Depending on the conveyor system, the operating pause is of different length. In the previously used reel conveyors, the pause required for the lifting of the conveying drums , bulges or conveying buckets already filled at the filling location was around one to three minutes. If the empty conveying vessels hanging on the hoisting rope had to be filled first, the pause was three to six minutes. When this form of shaft conveyance was switched to frame conveyance, the fall pause could be reduced to 30 seconds per support floor. With modern shaft hoists a time of 13 seconds is required for loading a supporting floor and giving a signal . In the case of conveyor racks with multiple shelves, two seconds are added to move from one shelf to the next. In a conveyor basket with four trays and only one feeder per strand , the conveying interval is, depending on whether only one or two trolleys are pushed per tray, between 45 and 60 seconds. When conveying containers, the pause in conveyance lasts, under optimal conditions, one second per ton of payload. However, depending on the conveyor system, this value can be between 1.5 and 2 seconds per ton of payload.

Individual evidence

  1. a b c d Fritz Schmidt: The basics of the conveyor machine system. Second increased and improved edition, Springer-Verlag Berlin Heidelberg GmbH, Berlin Heidelberg 1923, pp. 27-29.

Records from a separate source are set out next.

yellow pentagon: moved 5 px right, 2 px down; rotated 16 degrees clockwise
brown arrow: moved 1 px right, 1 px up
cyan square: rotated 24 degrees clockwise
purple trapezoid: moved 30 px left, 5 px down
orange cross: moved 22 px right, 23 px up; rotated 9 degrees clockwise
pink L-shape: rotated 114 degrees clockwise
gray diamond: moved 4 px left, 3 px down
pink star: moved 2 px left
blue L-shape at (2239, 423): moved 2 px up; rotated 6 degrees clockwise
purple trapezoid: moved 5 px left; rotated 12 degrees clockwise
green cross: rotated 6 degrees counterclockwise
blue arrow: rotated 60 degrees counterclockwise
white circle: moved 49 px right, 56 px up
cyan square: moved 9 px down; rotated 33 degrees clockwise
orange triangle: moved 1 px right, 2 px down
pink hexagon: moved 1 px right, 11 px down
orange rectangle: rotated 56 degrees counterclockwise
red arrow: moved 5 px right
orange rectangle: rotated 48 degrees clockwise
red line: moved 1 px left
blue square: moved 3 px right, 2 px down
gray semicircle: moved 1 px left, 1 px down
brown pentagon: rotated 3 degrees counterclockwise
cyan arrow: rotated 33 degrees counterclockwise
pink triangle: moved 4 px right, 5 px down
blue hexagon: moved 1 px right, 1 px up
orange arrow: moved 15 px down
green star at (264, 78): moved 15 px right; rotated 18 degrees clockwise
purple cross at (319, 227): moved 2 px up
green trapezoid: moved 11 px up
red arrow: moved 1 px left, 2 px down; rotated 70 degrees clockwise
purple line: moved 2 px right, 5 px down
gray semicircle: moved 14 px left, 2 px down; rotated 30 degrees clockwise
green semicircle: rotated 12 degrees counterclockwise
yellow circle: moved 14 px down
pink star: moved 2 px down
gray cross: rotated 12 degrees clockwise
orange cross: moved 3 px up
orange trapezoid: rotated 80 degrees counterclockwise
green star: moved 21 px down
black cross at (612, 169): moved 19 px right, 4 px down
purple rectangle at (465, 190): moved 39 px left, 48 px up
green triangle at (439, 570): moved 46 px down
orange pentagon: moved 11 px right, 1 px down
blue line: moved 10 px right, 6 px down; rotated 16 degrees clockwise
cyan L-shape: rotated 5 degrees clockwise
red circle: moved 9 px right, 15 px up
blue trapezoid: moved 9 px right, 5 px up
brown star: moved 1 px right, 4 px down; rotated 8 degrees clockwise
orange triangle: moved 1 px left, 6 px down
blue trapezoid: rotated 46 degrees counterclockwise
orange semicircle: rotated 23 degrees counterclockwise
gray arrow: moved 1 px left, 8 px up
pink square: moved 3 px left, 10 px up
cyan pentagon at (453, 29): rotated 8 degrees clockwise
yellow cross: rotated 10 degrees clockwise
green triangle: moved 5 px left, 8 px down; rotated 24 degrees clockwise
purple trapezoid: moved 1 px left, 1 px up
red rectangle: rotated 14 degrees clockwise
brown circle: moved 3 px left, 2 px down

  2. a b c d e Kammerer-Charlottenburg: The technology of load handling then and now. A study of the development of lifting machines and their influence on economic life and cultural history, printing and publishing by R. Oldenbourg, Munich and Berlin 1907, pp. 58, 59.
  3. ^ A b c d e Carl Hellmut Fritzsche: Textbook of mining science with special consideration of hard coal mining. First volume, ninth completely revised edition, Springer Verlag, Berlin / Heidelberg 1955, pp. 441–443.
  4. a b c Julius Ritter von Hauer: The conveyors of the mines. Published by Arthur Felix, Leipzig 1871, p. 139.
  5. a b c P. Walter: Determination of the payload in the shaft conveyance, in particular the vessel conveyance. In: Glückauf, Berg- und Hüttenmännische magazine. Association for mining interests in the Oberbergamtsiertel Dortmund (Ed.), No. 16, 67th year, April 18, 1931, pp. 513-523.